Chiral critical behavior of 3D lattice fermionic models with quartic interactions

Abstract

We study the critical behavior of the three-dimensional Gross-Neveu (GN) model with ${N}_{f}$ four-component Dirac fermionic flavors and quartic interactions, at the chiral ${\mathbb{Z}}_{2}$ transition in the massless ${\mathbb{Z}}_{2}$-symmetric limit. For this purpose, we consider a lattice GN model with staggered Kogut-Susskind fermions and a scalar field coupled to the scalar bilinear fermionic operator, which effectively realizes the attractive four-fermion interaction. We perform Monte Carlo simulations for ${N}_{f}=4$, 8, 12, 16. By means of finite-size scaling analyses of the numerical data, we obtain estimates of the critical exponents, which are compared with the large-${N}_{f}$ predictions obtained using the continuum GN field theory. We observe a substantial agreement.

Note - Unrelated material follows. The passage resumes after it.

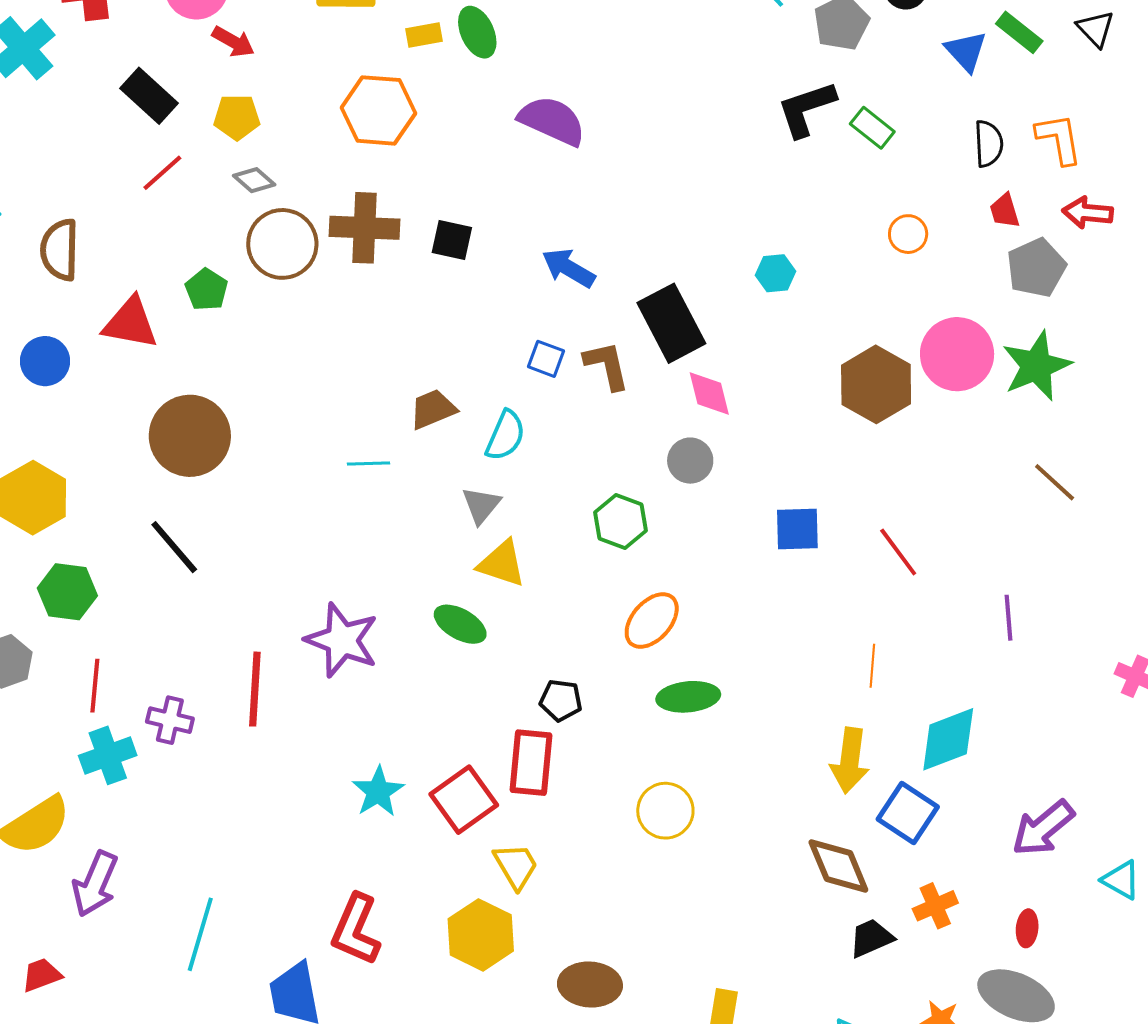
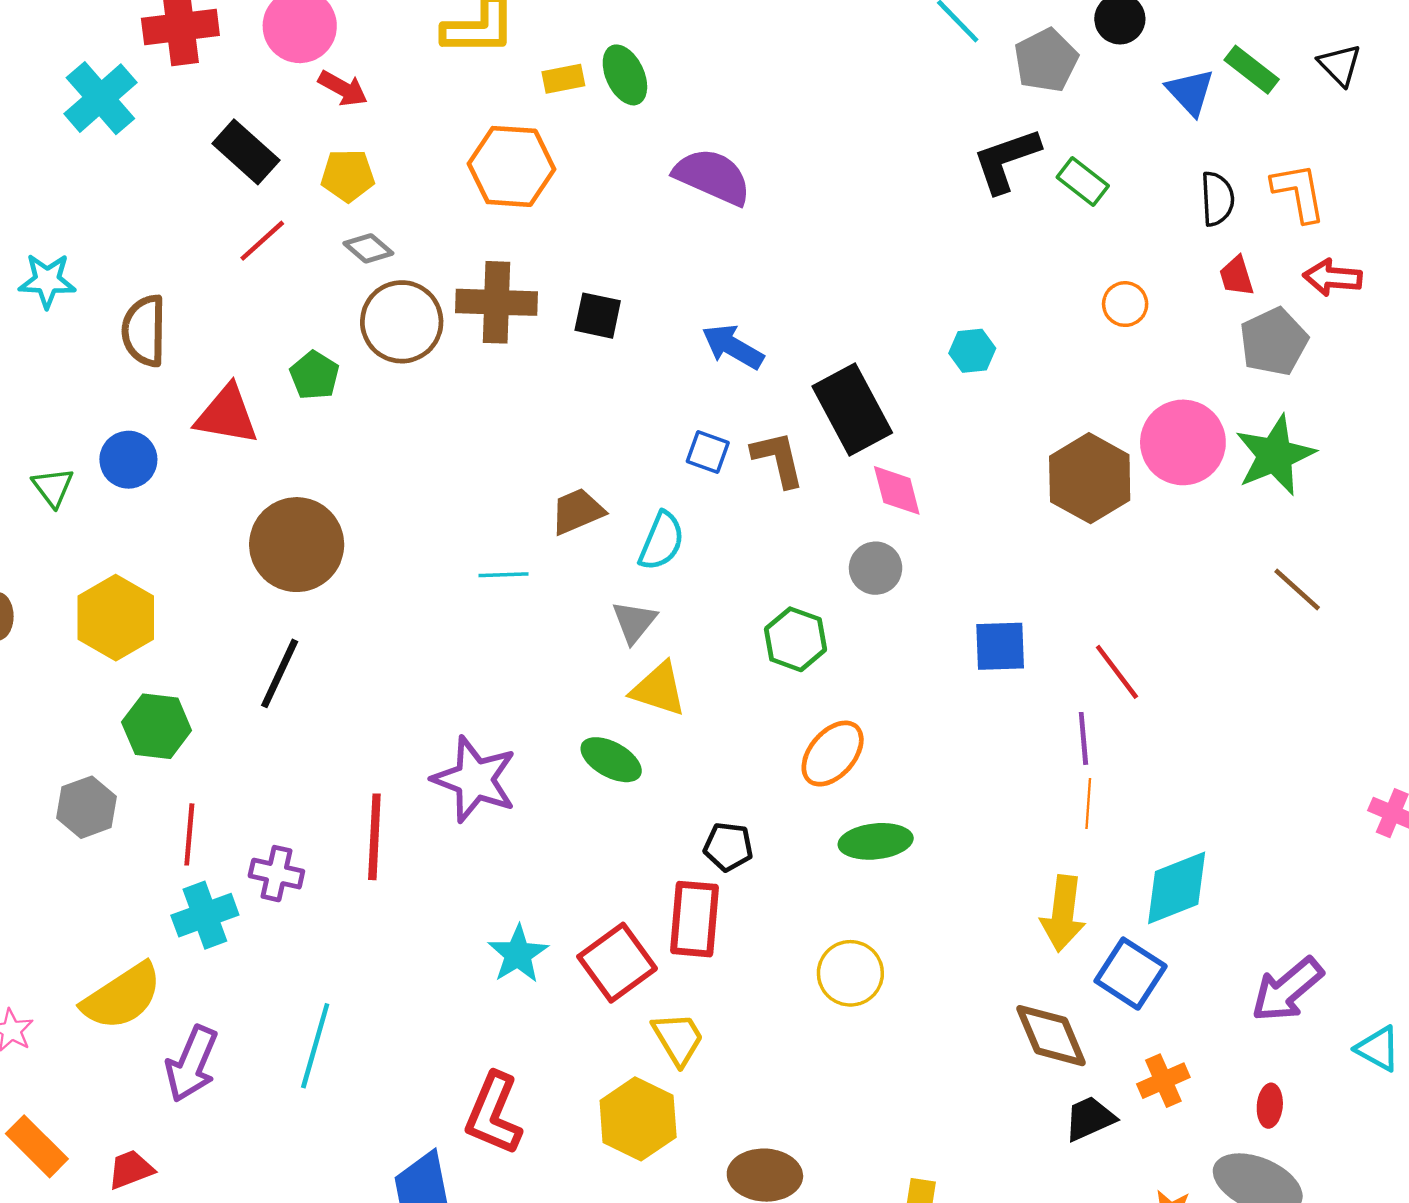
black line: (174, 547) -> (280, 673), turned 66
purple line: (1008, 618) -> (1083, 738), moved
cyan line: (200, 934) -> (315, 1046), moved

This confirms that lattice GN models with staggered fermions provide a nonperturbative realization of the GN quantum field theory, even though the lattice interactions explicitly break the flavor $\mathrm{U}({N}_{f})\ensuremath{\bigotimes}\mathrm{U}({N}_{f})$ symmetry of the GN field theory, which is only recovered in the critical limit.